Suppose the tank doesn’t stop. Suppose the crew are too angry. Suppose it’s too dark for them to see the booby trap. Suppose they see it is a fake. It had been easy to be confident before. Now he felt the doubt that always came just before action, when it was too bloody late to do any different. Just suppose the tank smashes the flimsy soup plates and goes on to stop at the corner and smash every living thing down the passageway.
There was the noise of chalk going down a blackboard, a thousand times worse, his teeth on edge until he could scream. The tracks of the tank were locked and shrieking over the cobbles. It lurched to a standstill.
The menace of two soup plates had halted the tank directly beneath his window.
He’d been holding one of the bottles too long. There was sweat on his hand that needed to be wiped away. The neck of the bottle was wrapped in a petrol-sodden rag and he used it the suicide’s way: touching the cloth with a burning match and dropping the bottle before the sudden flames burst the glass. Be quick, or it takes your arm off. The bottle exploded on the rear of the tank. It was engulfed in fire. A thousand and one, a thousand and two, a thousand and three...He found himself counting the seconds. How much longer would they stay in their coffin? Or maybe they’d be stupid enough to reverse back to Jozsef Avenue? A thousand and eight...The turret opened and the crew were screaming to get out.
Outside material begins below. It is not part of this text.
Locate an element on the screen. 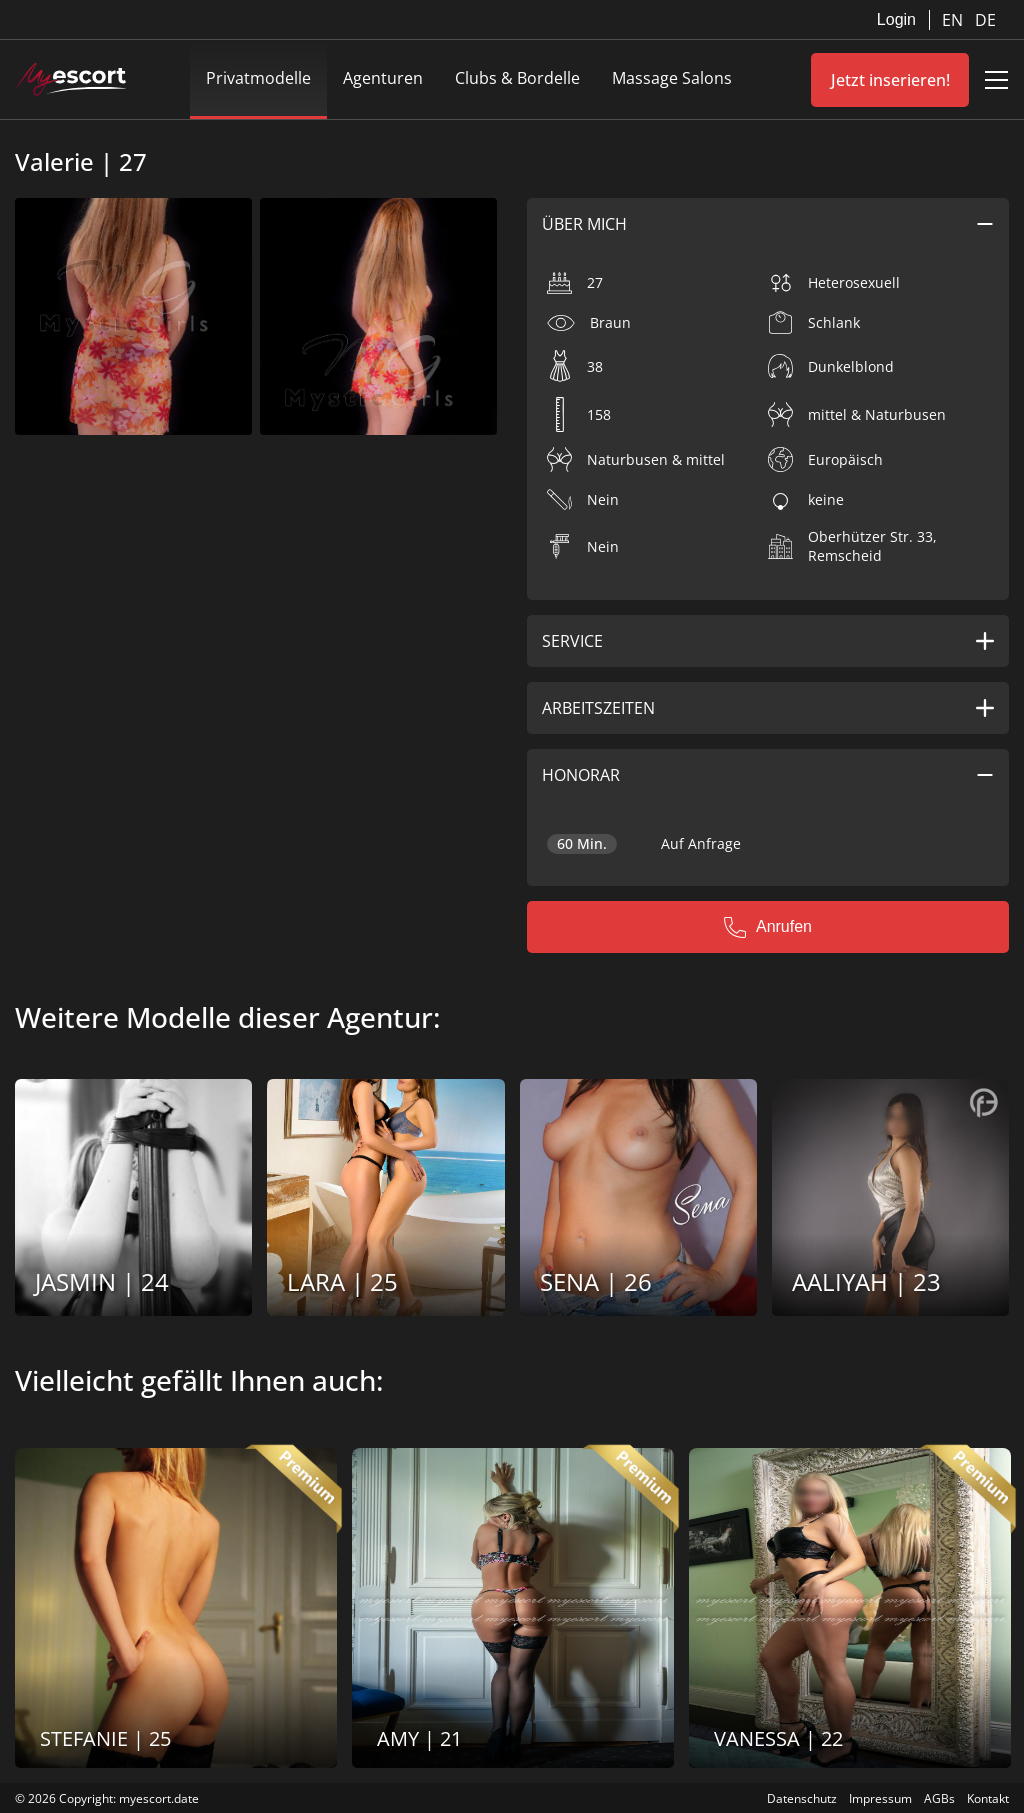  EN is located at coordinates (954, 20).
They’d seen the flames through the vision blocks, smelt the smoke and fumes through the ventilation shafts. Their only chance was through this sheet of flame before the fire took hold in the engine and spread to the fuel tanks and roasted the cockpit.
Panicking, one of the crew dropped back inside the tank. Zoltan could have raced down three stairs at a time and given a hand to help him out. There was a chance or it. He stayed, and the screaming went on.
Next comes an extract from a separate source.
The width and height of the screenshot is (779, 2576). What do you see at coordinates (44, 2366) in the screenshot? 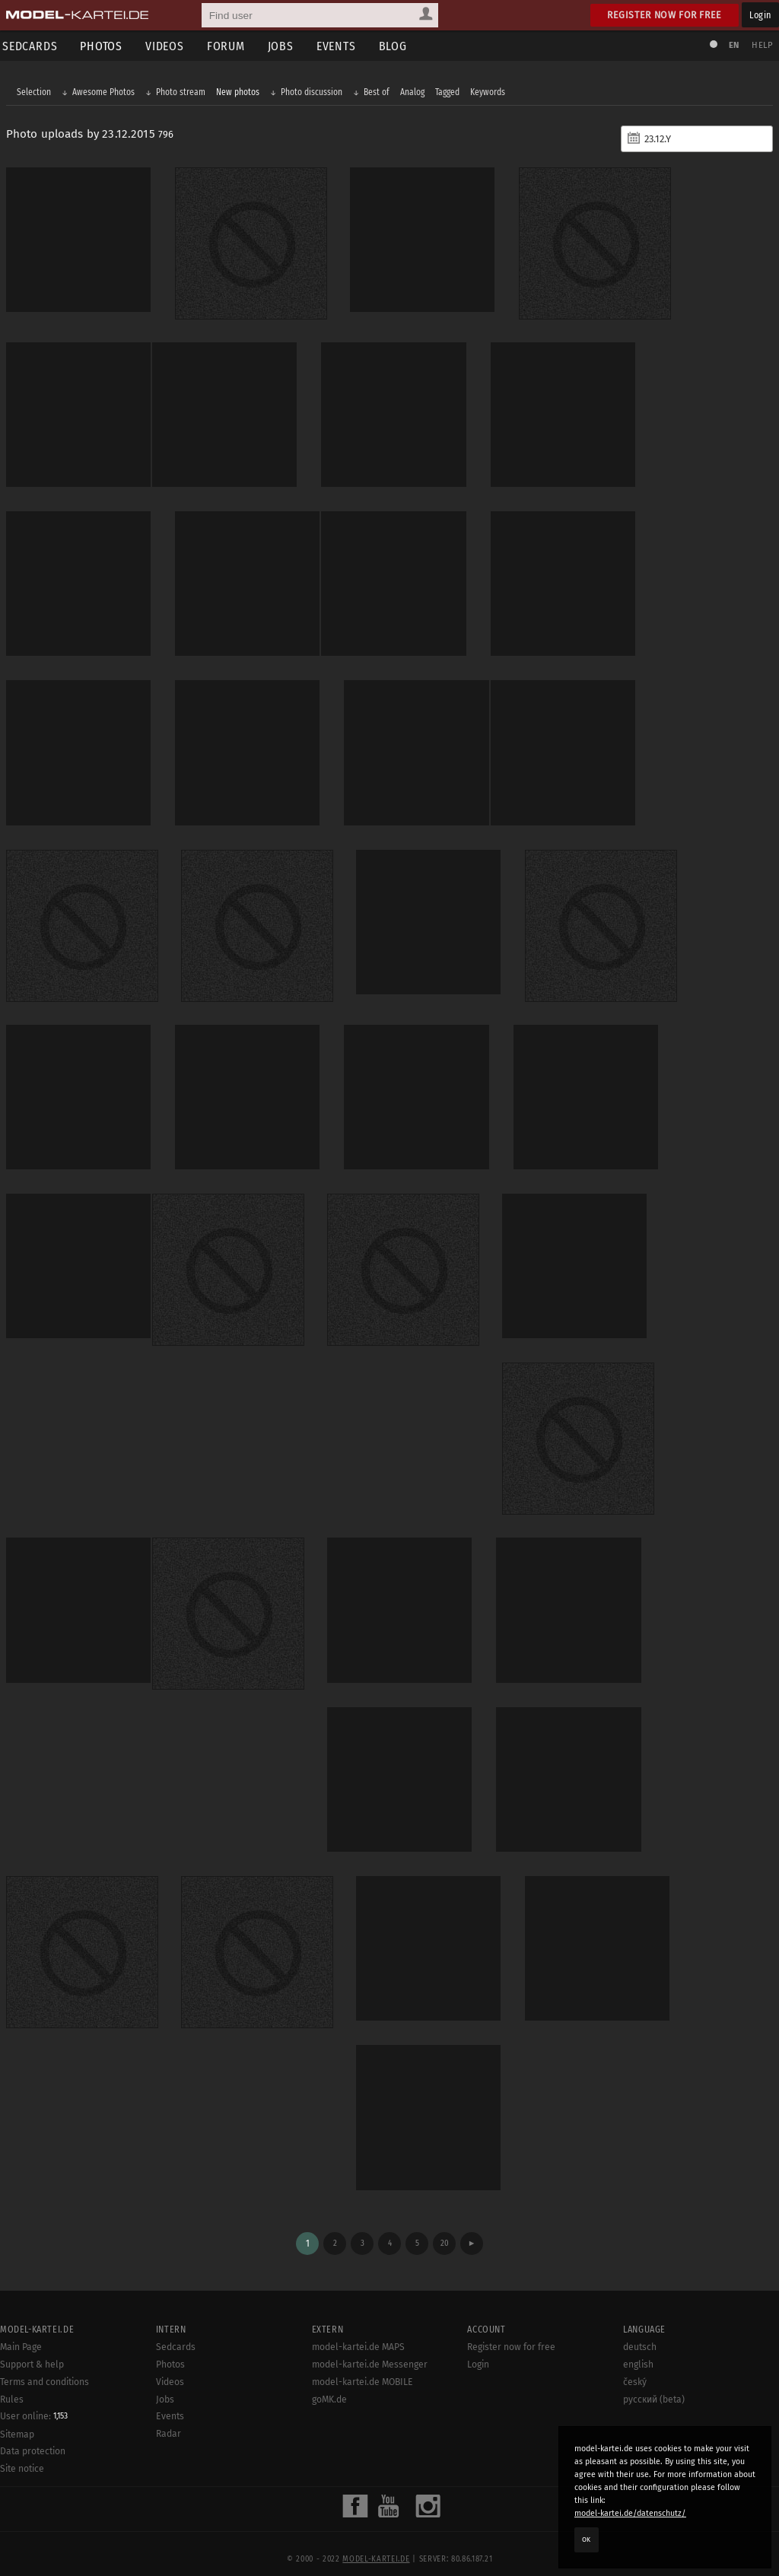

He’d heard another sound: a man cheering the destruction of the enemy. He’d rushed out from some doorway and was shaking his fist in the air. Then the whole pattern of life and death changed. The entrance to Nepszinhaz Street darkened as a second Soviet tank came to a halt. It wasn’t coming any closer to risk ambush. It loosed off machine gun fire, raking down the façade of the buildings, smashing windows, ripping through guttering, gouging out mortardust. Almost as a postscript, a burp after a greedy meal, it knocked over the cheering Hungarian.